I wonder why people tend to think it's different, clearly influenced by lobbys/politics.
Yes, nuclear energy waste can be nasty, but that has improved the last decades in terms of storage and treatment to cut half-time.
Still people seem to believe we still dump it in the sea or just in barrels on some kind of parking lot.
Hydropower destroys entire ecosystems and indeed kills people and in some cases entire cultures (see China/Asia). Coal powerplants or any combustion based powerplants are way more polluting than anything else. Solar-energy isn't efficient enough (yet) and wind energy isn't either (I should look that up again, but it was calculated that wind-mills are so expensive to produce and especially to maintain that they are not cost-effective). Economical and perhaps political models inhibit improvements as well.

FrankB

Quote from: Tangled-Universe on March 18, 2011, 05:39:30 AM
...cleanest and most safe option.
...

I can't follow you on this conclusion. Two "theoretically too unlikely" worst case accidents in just 25 years doesn't seem all that safe to me. Look, we all have learned our points of view on nuclear fission over the course of our lives. I think it's time to re-evaluate.
Is this really the best form of energy we can come up with as a species?

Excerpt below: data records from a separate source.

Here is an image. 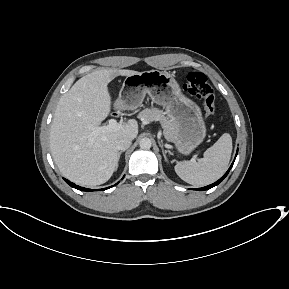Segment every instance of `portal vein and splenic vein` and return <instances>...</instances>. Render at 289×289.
Here are the masks:
<instances>
[{
	"label": "portal vein and splenic vein",
	"instance_id": "obj_1",
	"mask_svg": "<svg viewBox=\"0 0 289 289\" xmlns=\"http://www.w3.org/2000/svg\"><path fill=\"white\" fill-rule=\"evenodd\" d=\"M121 127L115 119H110L108 125L93 128V135L118 130Z\"/></svg>",
	"mask_w": 289,
	"mask_h": 289
}]
</instances>
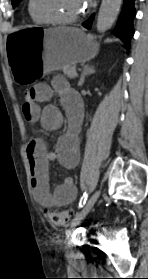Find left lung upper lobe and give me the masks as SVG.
<instances>
[{"mask_svg": "<svg viewBox=\"0 0 148 279\" xmlns=\"http://www.w3.org/2000/svg\"><path fill=\"white\" fill-rule=\"evenodd\" d=\"M20 1L22 0H12V5L13 7H15L16 5H18L20 3Z\"/></svg>", "mask_w": 148, "mask_h": 279, "instance_id": "obj_1", "label": "left lung upper lobe"}]
</instances>
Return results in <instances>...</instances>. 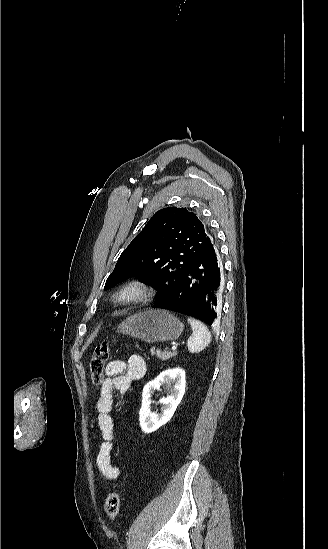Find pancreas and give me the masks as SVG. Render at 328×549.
I'll list each match as a JSON object with an SVG mask.
<instances>
[{"label":"pancreas","instance_id":"pancreas-1","mask_svg":"<svg viewBox=\"0 0 328 549\" xmlns=\"http://www.w3.org/2000/svg\"><path fill=\"white\" fill-rule=\"evenodd\" d=\"M151 355H156L157 359H162V361H168V359H172V357H176L177 353L176 351H164V353H162V351H160V349H156V351H154V349H151L150 351Z\"/></svg>","mask_w":328,"mask_h":549}]
</instances>
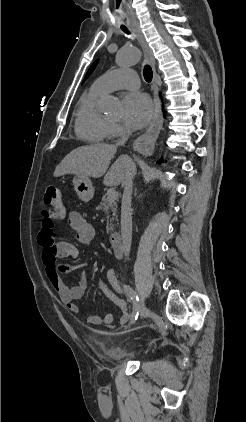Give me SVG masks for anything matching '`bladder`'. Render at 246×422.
<instances>
[{
    "mask_svg": "<svg viewBox=\"0 0 246 422\" xmlns=\"http://www.w3.org/2000/svg\"><path fill=\"white\" fill-rule=\"evenodd\" d=\"M106 350H107L106 352L108 353V352H109V351H108L109 349H106ZM108 354H109V356H111V357L113 356V355H112V354H110V353H108Z\"/></svg>",
    "mask_w": 246,
    "mask_h": 422,
    "instance_id": "obj_1",
    "label": "bladder"
}]
</instances>
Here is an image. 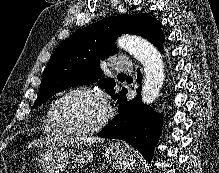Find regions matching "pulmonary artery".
<instances>
[{
  "instance_id": "pulmonary-artery-1",
  "label": "pulmonary artery",
  "mask_w": 219,
  "mask_h": 173,
  "mask_svg": "<svg viewBox=\"0 0 219 173\" xmlns=\"http://www.w3.org/2000/svg\"><path fill=\"white\" fill-rule=\"evenodd\" d=\"M111 65L116 71L127 72L132 70V63L128 58L116 57L112 60Z\"/></svg>"
}]
</instances>
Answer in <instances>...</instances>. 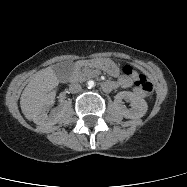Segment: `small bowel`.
<instances>
[{"label": "small bowel", "mask_w": 187, "mask_h": 187, "mask_svg": "<svg viewBox=\"0 0 187 187\" xmlns=\"http://www.w3.org/2000/svg\"><path fill=\"white\" fill-rule=\"evenodd\" d=\"M109 84H110V89H108L107 91H110L117 87L126 89V88H130L133 85V80L130 77L123 76L117 82H109Z\"/></svg>", "instance_id": "c3829d8e"}]
</instances>
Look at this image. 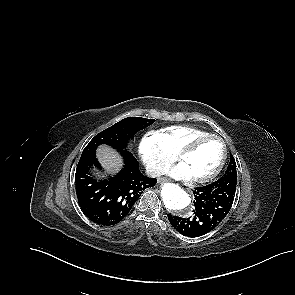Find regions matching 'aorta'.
<instances>
[{
    "mask_svg": "<svg viewBox=\"0 0 295 295\" xmlns=\"http://www.w3.org/2000/svg\"><path fill=\"white\" fill-rule=\"evenodd\" d=\"M161 197L168 210L181 212L190 205V197L186 191L174 183H165L161 188Z\"/></svg>",
    "mask_w": 295,
    "mask_h": 295,
    "instance_id": "obj_1",
    "label": "aorta"
}]
</instances>
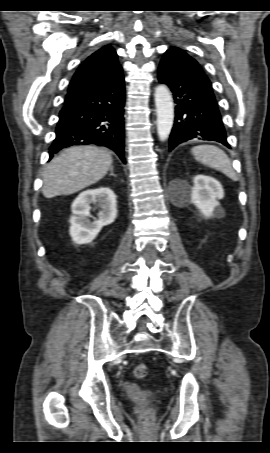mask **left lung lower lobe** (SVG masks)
Returning a JSON list of instances; mask_svg holds the SVG:
<instances>
[{
  "mask_svg": "<svg viewBox=\"0 0 270 453\" xmlns=\"http://www.w3.org/2000/svg\"><path fill=\"white\" fill-rule=\"evenodd\" d=\"M158 78L171 88L176 103L169 151L191 139L214 140L230 148L211 82L197 62L184 55H165Z\"/></svg>",
  "mask_w": 270,
  "mask_h": 453,
  "instance_id": "0a47b994",
  "label": "left lung lower lobe"
}]
</instances>
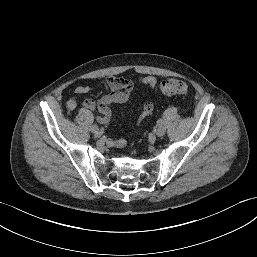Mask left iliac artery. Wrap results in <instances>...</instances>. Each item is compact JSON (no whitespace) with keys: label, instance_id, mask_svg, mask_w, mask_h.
<instances>
[{"label":"left iliac artery","instance_id":"1","mask_svg":"<svg viewBox=\"0 0 257 257\" xmlns=\"http://www.w3.org/2000/svg\"><path fill=\"white\" fill-rule=\"evenodd\" d=\"M162 124H163V120H162V119H158V120H157V125L160 126V125H162Z\"/></svg>","mask_w":257,"mask_h":257}]
</instances>
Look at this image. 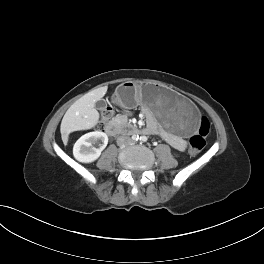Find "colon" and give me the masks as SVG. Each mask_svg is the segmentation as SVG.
Wrapping results in <instances>:
<instances>
[{
    "label": "colon",
    "instance_id": "5ec220e1",
    "mask_svg": "<svg viewBox=\"0 0 264 264\" xmlns=\"http://www.w3.org/2000/svg\"><path fill=\"white\" fill-rule=\"evenodd\" d=\"M113 112L110 107H106L101 113L102 122H107L112 118ZM210 130V122L206 117L199 121L197 132L190 139V152L199 153L206 145V137Z\"/></svg>",
    "mask_w": 264,
    "mask_h": 264
}]
</instances>
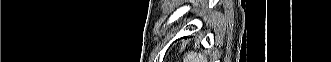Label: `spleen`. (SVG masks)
I'll use <instances>...</instances> for the list:
<instances>
[{"label": "spleen", "instance_id": "obj_1", "mask_svg": "<svg viewBox=\"0 0 331 62\" xmlns=\"http://www.w3.org/2000/svg\"><path fill=\"white\" fill-rule=\"evenodd\" d=\"M194 57H195V59H194ZM188 60H198V57L196 55L195 56L192 55L191 53H187L184 56V62H188Z\"/></svg>", "mask_w": 331, "mask_h": 62}]
</instances>
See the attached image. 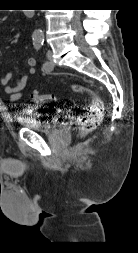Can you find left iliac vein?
I'll return each mask as SVG.
<instances>
[{
    "label": "left iliac vein",
    "instance_id": "1",
    "mask_svg": "<svg viewBox=\"0 0 138 253\" xmlns=\"http://www.w3.org/2000/svg\"><path fill=\"white\" fill-rule=\"evenodd\" d=\"M47 58H48V61H49V64H50V67H49V71L50 70H53V68H54V62H53V58H52V52L49 50L48 52H47Z\"/></svg>",
    "mask_w": 138,
    "mask_h": 253
}]
</instances>
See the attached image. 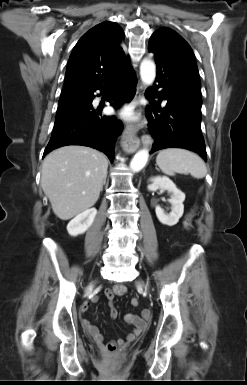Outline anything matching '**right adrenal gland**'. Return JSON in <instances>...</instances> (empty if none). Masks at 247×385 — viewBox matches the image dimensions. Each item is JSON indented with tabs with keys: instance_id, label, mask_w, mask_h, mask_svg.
I'll use <instances>...</instances> for the list:
<instances>
[{
	"instance_id": "2a0ac1e0",
	"label": "right adrenal gland",
	"mask_w": 247,
	"mask_h": 385,
	"mask_svg": "<svg viewBox=\"0 0 247 385\" xmlns=\"http://www.w3.org/2000/svg\"><path fill=\"white\" fill-rule=\"evenodd\" d=\"M106 184V178L104 179V181H103V185H105Z\"/></svg>"
}]
</instances>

Yes it's probably cheap and it is probably the most effective to date, although I doubt "cheapest", as we not only pay the actual energy consumption at our homes, but also - albeit through taxes -  the disposal.

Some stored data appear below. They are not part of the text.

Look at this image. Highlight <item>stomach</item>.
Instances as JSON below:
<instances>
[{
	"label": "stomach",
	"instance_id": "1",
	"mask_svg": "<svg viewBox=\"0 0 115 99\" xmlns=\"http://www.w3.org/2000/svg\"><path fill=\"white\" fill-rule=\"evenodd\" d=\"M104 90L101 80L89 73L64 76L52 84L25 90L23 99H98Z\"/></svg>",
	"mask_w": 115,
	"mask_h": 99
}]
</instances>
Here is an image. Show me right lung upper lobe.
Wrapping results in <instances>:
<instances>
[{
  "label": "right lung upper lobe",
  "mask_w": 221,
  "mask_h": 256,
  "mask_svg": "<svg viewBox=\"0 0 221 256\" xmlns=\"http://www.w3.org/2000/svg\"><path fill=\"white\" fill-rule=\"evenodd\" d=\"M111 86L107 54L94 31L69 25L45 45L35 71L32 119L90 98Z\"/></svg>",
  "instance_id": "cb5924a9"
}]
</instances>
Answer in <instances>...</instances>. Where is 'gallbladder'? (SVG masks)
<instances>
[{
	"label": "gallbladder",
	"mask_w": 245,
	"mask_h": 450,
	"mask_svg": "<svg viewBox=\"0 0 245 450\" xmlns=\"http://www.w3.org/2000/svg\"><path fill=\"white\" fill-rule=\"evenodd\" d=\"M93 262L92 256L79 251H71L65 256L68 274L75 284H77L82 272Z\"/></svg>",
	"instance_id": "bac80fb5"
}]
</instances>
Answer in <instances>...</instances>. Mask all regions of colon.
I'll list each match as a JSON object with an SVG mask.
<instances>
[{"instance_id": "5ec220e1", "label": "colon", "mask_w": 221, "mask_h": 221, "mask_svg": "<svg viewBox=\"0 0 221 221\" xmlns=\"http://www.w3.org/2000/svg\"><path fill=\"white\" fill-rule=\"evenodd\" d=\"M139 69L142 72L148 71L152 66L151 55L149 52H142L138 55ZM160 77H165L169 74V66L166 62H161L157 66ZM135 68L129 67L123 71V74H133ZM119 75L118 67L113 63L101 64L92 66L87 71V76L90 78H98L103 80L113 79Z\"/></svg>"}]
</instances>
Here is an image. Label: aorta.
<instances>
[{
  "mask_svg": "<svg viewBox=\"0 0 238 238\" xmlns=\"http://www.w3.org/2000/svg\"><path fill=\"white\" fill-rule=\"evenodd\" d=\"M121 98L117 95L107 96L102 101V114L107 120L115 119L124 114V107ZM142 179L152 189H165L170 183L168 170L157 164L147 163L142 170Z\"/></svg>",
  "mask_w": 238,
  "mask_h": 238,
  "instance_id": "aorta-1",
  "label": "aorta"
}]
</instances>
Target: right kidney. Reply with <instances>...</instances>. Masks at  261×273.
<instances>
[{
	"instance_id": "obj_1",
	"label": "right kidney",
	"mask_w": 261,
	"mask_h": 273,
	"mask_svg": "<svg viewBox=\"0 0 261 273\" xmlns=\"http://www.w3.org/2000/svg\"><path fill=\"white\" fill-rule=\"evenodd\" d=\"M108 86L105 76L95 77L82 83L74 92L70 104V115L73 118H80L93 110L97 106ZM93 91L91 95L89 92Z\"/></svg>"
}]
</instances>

However, what if we would put all these billions into research of making for example wind and solar more effective? There have already been great advances in the past few years. Maybe after a while investing into these, they become a very viable alternative. And what's cleaner than these?

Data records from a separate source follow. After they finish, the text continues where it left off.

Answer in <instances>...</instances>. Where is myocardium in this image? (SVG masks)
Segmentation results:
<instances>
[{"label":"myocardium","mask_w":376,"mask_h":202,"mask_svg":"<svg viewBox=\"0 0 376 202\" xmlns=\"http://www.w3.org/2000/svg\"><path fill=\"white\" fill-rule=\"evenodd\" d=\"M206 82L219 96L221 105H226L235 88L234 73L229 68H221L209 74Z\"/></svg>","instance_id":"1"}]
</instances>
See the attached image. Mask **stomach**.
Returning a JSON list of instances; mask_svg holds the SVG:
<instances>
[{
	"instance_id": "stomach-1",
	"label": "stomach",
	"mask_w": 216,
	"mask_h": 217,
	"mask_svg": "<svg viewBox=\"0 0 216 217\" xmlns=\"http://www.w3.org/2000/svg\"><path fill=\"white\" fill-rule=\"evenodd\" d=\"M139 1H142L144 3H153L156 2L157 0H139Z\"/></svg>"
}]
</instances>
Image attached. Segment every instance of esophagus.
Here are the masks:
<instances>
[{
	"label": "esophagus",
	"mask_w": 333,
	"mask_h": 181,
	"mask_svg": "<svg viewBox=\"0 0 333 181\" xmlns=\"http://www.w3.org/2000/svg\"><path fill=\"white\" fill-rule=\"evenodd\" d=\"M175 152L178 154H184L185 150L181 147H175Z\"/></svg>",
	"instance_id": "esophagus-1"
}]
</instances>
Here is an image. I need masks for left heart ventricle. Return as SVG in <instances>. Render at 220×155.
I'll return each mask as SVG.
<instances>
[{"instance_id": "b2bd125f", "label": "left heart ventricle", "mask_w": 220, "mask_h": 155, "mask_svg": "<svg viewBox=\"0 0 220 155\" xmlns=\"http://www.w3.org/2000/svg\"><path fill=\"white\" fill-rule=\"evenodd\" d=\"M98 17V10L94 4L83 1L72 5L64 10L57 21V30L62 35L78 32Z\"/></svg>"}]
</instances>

Secondly, even while hydro might be dangerous, it will never have the destructive and lethal potential potential like a nuclear meltdown, which carries on its destrcution in our genes for generations to come, and poinson the earth for unimaginable time spans.

Aren't these thoughts worth re-evaluating our stances? Aren't the recent events worthy enough to to question what has been our point of view on nuclear power for the better part of our lives? Is a nuclear free world something worth striving for at least? I say yes. I'm not so sure about the greatness of nuclear power anymore.